ROCHELLE RILEY
Don't miss the bright spots in Detroit's schools
BY ROCHELLE RILEY • FREE PRESS COLUMNIST • December 11, 2008
The teacher stood at a recent community meeting on Detroit's future at Sacred Heart.
But she needed to talk about the present, and to remind us that while we talk about a school district plagued by financial mismanagement, missing textbooks and the feud between the school board and the superintendent, those kids who are forced to attend here, or attend city schools because their parents excelled in them, hear those things.
She said they are affected by them. Still, they find ways to thrive in the pockets they've created where they earn scholarships to Harvard and the University of Michigan.
They hide the pain and embarrassment the criticism brings and focus on their dreams. It's like having a fire go through a town, and everyone focuses on what's burned instead of what's left standing.
So on behalf of that teacher and those thousands of children who make Detroit proud while Detroit looks elsewhere, I plan to write a column about something positive in the city schools for every column I write about the madness. It is not a matter of head-hiding in sand. It is a matter of balance and encouragement.
The parents who care
Today, we focus on the district's greatest hope. It can be found in the parents involved in their children's education, those who help with homework and attend parent-teacher conferences and fight for their children's futures.

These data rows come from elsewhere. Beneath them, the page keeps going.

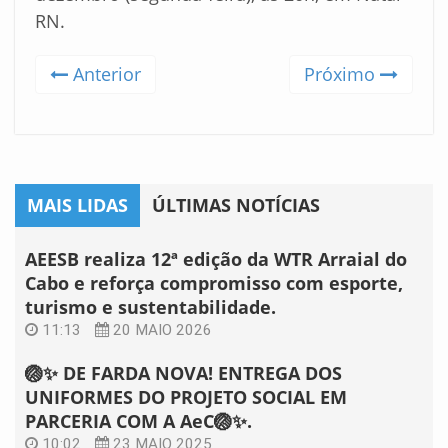
RN.
Anterior
Próximo
MAIS LIDAS
ÚLTIMAS NOTÍCIAS
AEESB realiza 12ª edição da WTR Arraial do
Cabo e reforça compromisso com esporte,
turismo e sustentabilidade.
11:13
20 MAIO 2026
🏐✨ DE FARDA NOVA! ENTREGA DOS
UNIFORMES DO PROJETO SOCIAL EM
PARCERIA COM A AeC🏐✨.
10:02
23 MAIO 2025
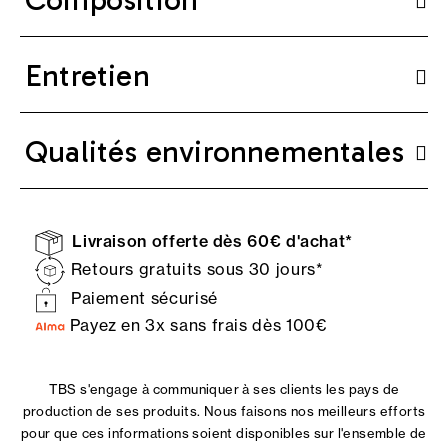
Entretien
Qualités environnementales
Livraison offerte dès 60€ d'achat*
Retours gratuits sous 30 jours*
Paiement sécurisé
Payez en 3x sans frais dès 100€
TBS s'engage à communiquer à ses clients les pays de
production de ses produits. Nous faisons nos meilleurs efforts
pour que ces informations soient disponibles sur l'ensemble de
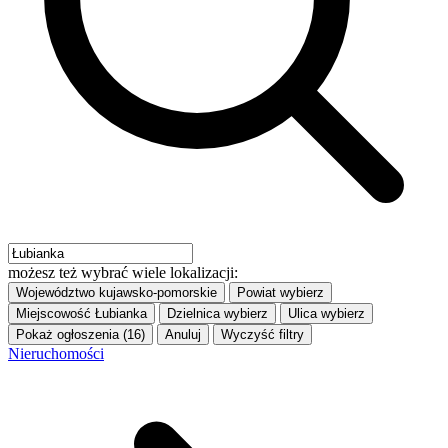
możesz też wybrać wiele lokalizacji:
Województwo
kujawsko-pomorskie
Powiat
wybierz
Miejscowość
Łubianka
Dzielnica
wybierz
Ulica
wybierz
Pokaż ogłoszenia (16)
Anuluj
Wyczyść filtry
Nieruchomości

Those parents have been maligned for years, lumped in with parents who show up at school only to try to knock a teacher out, or who have no idea that their child must pass standardized tests.
There are just over 90,000 children in the schools, so the numbers say that thousands of children are thriving. Where are their parents -- and can we focus on their kids?
Conversations at the table
The Detroit Parent Network is doing it. It plans to host 300 such parents at its annual breakfast Saturday. But more important, in the coming months, the network will cohost "kitchen-table meetings" in parents' homes to talk.
"Most parents don't give a hot dog about a consent agreement," Sharlonda Buckman, the network's executive director, said Wednesday. "It's important for them to know. But what they really want to know is, 'How is my kid going to get this class?' and 'What's going on with safety?' They don't care who's running the schools. They care. But their needs are more local."
The parent network will send a representative to the meetings to field questions for 30 to 45 minutes and to leave the parents with specific ways to engage the schools about their children and other children.
The first meeting is Dec. 20, and anyone who wants to host a future one should call 313-832-0617 and ask for Buckman -- who will foot the bill for refreshments up to $50.
The conversations that are held at kitchen tables, in boardrooms, in the City Council chambers and in the newsroom will determine what happens with the future of this school district.
It is a conversation that every Detroit parent who cares should join.